‘Gaze’ features the artwork of Melissa Alcena, Delton Barrett, Theo McClain, Clavia McClain, and Blair Meadows. This group photography and video exhibition was produced by guest curator, Ivanna Gaitor after she applied for our open-call entitled “curator opportunity” in 2022. Gaitor was awarded the curatorial prize as a result of her outstanding submission essay, about the challenges of the “tourist gaze” and artists/artworks that have transcended it.
Excerpts from Gaitor’s essay include the following:
“What comes to mind when you think of paradise? There is likely an immediate mental visual of crystal-clear water, miles of sand, palm trees and a cold drink in hand. Maybe even a private cabana and a nearby hammock. When we consider the many islands and cays within the Caribbean that are synonymous with paradise by design, we often forget the people that are native to these getaways. Tourists would not be alone in this erasure: governments and joint powerful entities largely contribute to this as well. In fact, they are the reason the tourism industry exists. In The Bahamas, specifically tourism, is the bread and butter of the economy.

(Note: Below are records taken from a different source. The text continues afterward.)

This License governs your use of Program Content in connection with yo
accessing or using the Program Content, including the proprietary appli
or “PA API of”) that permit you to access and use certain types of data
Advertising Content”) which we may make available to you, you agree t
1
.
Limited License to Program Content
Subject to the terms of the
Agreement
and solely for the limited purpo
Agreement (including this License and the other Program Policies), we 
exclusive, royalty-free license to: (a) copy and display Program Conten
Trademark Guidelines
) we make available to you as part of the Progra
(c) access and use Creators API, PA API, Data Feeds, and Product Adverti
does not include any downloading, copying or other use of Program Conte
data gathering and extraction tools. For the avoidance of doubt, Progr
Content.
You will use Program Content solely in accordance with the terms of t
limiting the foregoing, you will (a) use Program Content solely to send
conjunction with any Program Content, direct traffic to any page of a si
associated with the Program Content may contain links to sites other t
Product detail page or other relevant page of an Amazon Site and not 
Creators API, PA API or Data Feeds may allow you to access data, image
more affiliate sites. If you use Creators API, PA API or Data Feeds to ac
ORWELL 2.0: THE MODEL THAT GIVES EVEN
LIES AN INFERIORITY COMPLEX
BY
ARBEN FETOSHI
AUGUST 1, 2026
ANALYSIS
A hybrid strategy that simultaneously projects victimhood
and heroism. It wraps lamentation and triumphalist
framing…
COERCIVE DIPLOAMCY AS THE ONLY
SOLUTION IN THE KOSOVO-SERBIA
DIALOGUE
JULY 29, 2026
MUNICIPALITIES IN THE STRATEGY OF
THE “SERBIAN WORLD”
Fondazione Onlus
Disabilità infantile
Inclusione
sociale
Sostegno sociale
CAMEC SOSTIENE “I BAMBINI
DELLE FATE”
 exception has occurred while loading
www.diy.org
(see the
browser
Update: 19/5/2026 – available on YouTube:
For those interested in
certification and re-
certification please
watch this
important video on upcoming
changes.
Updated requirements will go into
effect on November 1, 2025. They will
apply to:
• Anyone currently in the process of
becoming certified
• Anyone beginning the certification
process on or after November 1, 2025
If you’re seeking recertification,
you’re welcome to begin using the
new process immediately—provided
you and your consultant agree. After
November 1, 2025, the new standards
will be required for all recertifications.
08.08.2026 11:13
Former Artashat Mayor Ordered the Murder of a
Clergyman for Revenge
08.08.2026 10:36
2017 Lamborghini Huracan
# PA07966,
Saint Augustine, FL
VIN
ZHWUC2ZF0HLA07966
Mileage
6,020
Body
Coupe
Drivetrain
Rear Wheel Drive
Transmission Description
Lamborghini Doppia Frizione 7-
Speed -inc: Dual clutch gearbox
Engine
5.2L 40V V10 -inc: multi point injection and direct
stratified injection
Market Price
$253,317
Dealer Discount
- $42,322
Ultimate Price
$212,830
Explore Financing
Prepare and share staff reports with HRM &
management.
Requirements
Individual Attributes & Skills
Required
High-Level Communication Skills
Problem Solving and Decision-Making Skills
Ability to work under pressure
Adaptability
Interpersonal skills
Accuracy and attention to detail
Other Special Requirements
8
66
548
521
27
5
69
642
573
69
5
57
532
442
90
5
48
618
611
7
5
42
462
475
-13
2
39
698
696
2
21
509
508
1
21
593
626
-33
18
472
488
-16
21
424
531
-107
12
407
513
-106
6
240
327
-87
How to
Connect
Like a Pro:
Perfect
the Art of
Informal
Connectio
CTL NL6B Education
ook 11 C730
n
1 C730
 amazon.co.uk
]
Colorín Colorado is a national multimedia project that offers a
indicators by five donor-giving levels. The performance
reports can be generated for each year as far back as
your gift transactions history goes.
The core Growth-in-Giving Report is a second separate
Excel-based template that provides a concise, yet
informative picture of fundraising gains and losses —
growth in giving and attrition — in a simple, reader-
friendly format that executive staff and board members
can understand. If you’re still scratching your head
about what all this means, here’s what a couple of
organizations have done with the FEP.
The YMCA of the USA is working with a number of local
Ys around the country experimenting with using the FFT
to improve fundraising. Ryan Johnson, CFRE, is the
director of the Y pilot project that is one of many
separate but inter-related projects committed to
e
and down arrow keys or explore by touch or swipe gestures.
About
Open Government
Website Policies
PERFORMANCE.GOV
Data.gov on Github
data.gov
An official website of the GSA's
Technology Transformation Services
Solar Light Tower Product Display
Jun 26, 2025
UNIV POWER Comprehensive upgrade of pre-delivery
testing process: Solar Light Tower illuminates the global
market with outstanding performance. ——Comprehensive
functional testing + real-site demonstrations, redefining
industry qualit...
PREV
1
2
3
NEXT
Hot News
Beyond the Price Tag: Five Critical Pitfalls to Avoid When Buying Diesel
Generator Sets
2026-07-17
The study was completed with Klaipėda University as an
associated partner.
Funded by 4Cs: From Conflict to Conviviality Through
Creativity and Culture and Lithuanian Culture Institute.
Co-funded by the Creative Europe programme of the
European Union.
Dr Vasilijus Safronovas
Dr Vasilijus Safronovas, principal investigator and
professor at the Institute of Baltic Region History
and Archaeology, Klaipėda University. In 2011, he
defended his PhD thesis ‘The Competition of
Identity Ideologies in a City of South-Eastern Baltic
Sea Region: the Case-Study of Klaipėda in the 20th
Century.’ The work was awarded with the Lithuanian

Millions of dollars are annually pumped into crafting the paradise narrative that attracts tourists. Which means that thousands of Bahamians depend on the tourism industry to sustain themselves and their families. An overreliance on an industry rooted in service can have damaging effects on a nation’s identity and surely for The Bahamas it has. Whether you are a taxi driver stationed at the airport, a downtown store clerk or a college student pursuing study abroad, you are an unofficial ambassador of your country. It is embedded within you to cater to and preserve the expectations of current and potential future visitors by greeting them with a warm smile, and going above and beyond the call of duty.”
“These expectations of amplifying the paradise narrative are also burdened upon local artists. Artworks of palm trees, beachscapes, conch shells, women figures going to and from the market and fish are common subject matters that are most sought out in Bahamian art. But Bahamians make art that far exceeds this limited subject matter.”
In response to her essay, Gaitor pulled together Bahamian photographers and film artists that document Bahamian narratives for a Bahamian audience.